Ejection murmurs usually are best heard at the base of the heart, whereas holosystolic
murmurs are louder at the lower left sternal border and apex.
Pulmonary ejection murmurs radiate to the back and axilla, whereas aortic ejection
murmurs radiate to the neck.
Early diastolic murmurs occur when there is regurgitation through the aortic or pulmonary
valves.
Mid-diastolic murmurs are heard when there is increased flow across the mitral or
tricuspid valves (VSD, ASD), or when there is anatomic stenosis at these valves.

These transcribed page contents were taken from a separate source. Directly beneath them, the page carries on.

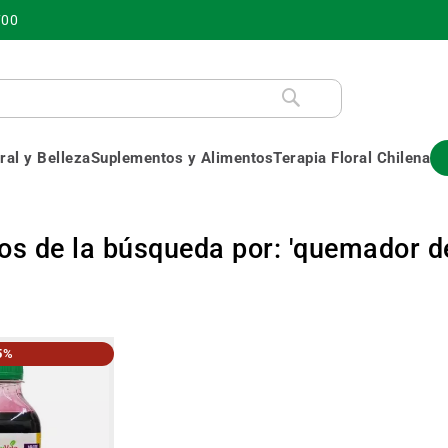
700
al y Belleza
Suplementos y Alimentos
Terapia Floral Chilena
os de la búsqueda por: 'quemador d
5%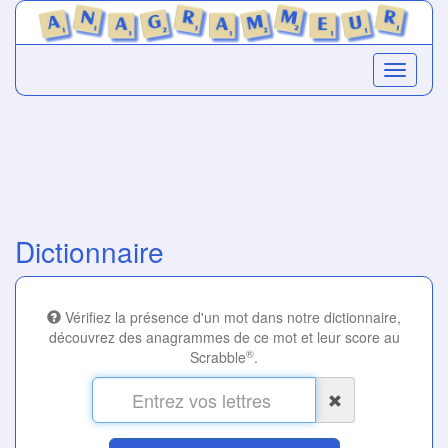
Dictionnaire
Vérifiez la présence d'un mot dans notre dictionnaire,
découvrez des anagrammes de ce mot et leur score au
®
Scrabble
.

The intensity or loudness of a heart murmur is graded I - VI.

Heart Murmur Intensity
Grade I Very soft, heard in quiet room with cooperative patient
Grade II Easily heard but not loud
Grade III Loud but no thrill
Grade IV Loud with palpable thrill
Grade V Loud with thrill, audible with stethoscope at 45-degree angle
Grade VI Loud with thrill, audible with stethoscope off chest 1 cm

Continuous murmurs:
heard when there is flow throughout the entire cardiac cycle and are abnormal with one
common exception, the venous hum
A PDA is the most common abnormal continuous murmur.

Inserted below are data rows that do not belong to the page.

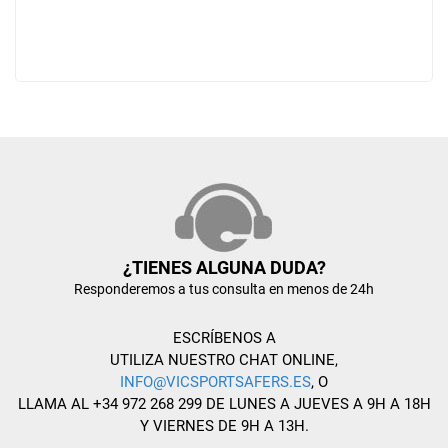
¿TIENES ALGUNA DUDA?
Responderemos a tus consulta en menos de 24h
ESCRÍBENOS A
UTILIZA NUESTRO CHAT ONLINE,
INFO@VICSPORTSAFERS.ES
, O
LLAMA AL +34 972 268 299 DE LUNES A JUEVES A 9H A 18H
Y VIERNES DE 9H A 13H.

Continuous murmurs can also be heard with coarctation of the aorta when collateral
vessels are present.

Normal physiologic or innocent murmurs
common, occurring in at least 80% of normal infants and children at some time in life.
called benign, functional, vibratory, and flow murmurs.
These normal murmurs are heard most often during the first 6 months of life, from 3 to 6
years of age, and in early adolescence.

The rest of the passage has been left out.